The fraught negotiations between players and owners over the structure of a 2020 MLB season took another turn on Friday. According to a statement from the Major League Baseball Players Association (MLBPA), owners will not be making a revised proposal to players. Here is that statement in full:
"MLB has informed the Association that it will not respond to our last proposal and will not play more than 60 games. Our Executive Board will convene in the near future to determine next steps. Importantly, Players remain committed to getting back to work as soon as possible."
MLB recently offered the union a 60-game season with full pro-rated pay for players in exchange for expanded playoffs in 2020 and 2021 and a pledge not to file a grievance against owners. Some owners and perhaps commissioner Rob Manfred believed that Manfred's recent face-to-face meeting with union head Tony Clark ended with an agreement. However, that was not the case, and players counter-proposed a 70-game regular season. To hear MLB tell it, owners aren't budging again after making their first real concession for the first time throughout all of this.

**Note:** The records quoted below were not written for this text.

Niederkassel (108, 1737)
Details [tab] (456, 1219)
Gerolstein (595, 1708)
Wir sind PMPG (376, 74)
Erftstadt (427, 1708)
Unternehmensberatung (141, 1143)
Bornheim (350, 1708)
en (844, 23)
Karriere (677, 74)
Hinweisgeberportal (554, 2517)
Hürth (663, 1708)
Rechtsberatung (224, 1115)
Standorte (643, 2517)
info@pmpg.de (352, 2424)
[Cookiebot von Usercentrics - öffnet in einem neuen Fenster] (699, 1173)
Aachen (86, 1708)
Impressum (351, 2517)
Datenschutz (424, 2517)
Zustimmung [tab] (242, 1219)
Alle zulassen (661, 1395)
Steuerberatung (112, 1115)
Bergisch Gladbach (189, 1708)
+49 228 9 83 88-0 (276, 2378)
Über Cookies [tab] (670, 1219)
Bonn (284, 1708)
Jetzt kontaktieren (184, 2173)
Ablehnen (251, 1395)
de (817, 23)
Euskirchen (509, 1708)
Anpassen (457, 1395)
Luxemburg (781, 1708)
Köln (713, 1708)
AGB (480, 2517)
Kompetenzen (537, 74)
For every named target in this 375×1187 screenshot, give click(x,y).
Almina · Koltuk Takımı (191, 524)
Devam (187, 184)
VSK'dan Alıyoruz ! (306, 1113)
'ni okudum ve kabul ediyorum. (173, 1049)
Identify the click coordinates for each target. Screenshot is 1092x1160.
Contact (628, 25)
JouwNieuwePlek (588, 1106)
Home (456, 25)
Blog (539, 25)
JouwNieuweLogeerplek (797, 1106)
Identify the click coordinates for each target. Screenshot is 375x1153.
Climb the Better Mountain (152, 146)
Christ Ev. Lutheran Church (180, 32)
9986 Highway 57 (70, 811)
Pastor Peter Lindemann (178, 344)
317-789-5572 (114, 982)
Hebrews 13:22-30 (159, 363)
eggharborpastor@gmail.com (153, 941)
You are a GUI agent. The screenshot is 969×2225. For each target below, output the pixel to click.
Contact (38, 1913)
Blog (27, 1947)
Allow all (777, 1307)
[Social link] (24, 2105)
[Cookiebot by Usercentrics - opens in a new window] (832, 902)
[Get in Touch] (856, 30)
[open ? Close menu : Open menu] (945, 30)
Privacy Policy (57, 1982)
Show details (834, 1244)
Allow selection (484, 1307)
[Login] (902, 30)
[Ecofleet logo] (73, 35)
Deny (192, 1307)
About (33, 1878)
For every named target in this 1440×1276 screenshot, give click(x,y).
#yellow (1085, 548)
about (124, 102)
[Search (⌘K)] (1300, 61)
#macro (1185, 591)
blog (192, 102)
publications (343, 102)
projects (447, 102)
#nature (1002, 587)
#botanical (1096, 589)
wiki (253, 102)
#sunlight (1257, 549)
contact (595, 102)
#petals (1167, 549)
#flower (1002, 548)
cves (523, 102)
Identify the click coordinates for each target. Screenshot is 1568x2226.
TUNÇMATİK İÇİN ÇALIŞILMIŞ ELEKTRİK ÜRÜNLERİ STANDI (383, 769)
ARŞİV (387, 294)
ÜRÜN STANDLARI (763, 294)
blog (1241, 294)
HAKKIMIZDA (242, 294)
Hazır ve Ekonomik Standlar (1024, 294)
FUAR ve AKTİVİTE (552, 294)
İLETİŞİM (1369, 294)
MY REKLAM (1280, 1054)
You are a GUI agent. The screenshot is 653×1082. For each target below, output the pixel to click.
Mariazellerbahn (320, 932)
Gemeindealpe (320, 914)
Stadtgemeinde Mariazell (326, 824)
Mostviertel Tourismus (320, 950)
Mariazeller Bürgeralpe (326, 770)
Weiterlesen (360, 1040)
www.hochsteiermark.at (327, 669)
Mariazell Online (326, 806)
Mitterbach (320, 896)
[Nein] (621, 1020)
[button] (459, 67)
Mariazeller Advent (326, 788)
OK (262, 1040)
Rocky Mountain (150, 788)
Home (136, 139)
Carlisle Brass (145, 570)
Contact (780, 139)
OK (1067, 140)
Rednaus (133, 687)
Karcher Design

Jon Heyman reports that the players will likely vote on Saturday whether to accept that most recent offer of 60 games or allow Manfred to set the schedule, per the March 26 agreement in which player compensation for 2020 was agreed upon. In that agreement, players granted Manfred the power to implement a season structure of his and the owners' choosing, so long as pro-rated salaries were paid based upon the number of regular season games. Also according to Heyman, Manfred will indeed set a schedule of 50-60 games if the players vote no on the 60-game proposal. In turn, though, the players would almost surely not agree to expand the current 10-team playoff structure, which ownership wants to grow to 16 teams.
Assuming this isn't just management posturing, it's now the players' decision to make. That would mean accepting the 60-game offer with playoffs expanded to 16 teams for 2020 and 2021 or allow Manfred to force a season with the old playoff format, their right to file grievance intact, and 50-60 games.
It's worth noting, however, that owners were supposedly done negotiating at a prior juncture and unwilling to grant full pro-rated salaries in keeping with the March agreement. Manfred's and Clark's meeting, however, marked a restart. Given the whipsaw trajectory of these negotiations -- recall that Manfred guaranteed a season before, days later, expressing doubt that a season would take place -- it's perhaps too much to say that this is the final twist.
Players previously said they'd be willing to play, per terms of the March agreement, under Manfred's chosen structure. "Tell us when and where" was the messaging and rallying cry as players signaled the first end to negotiations. That option now appears to be one of two paths remaining for the 2020 season.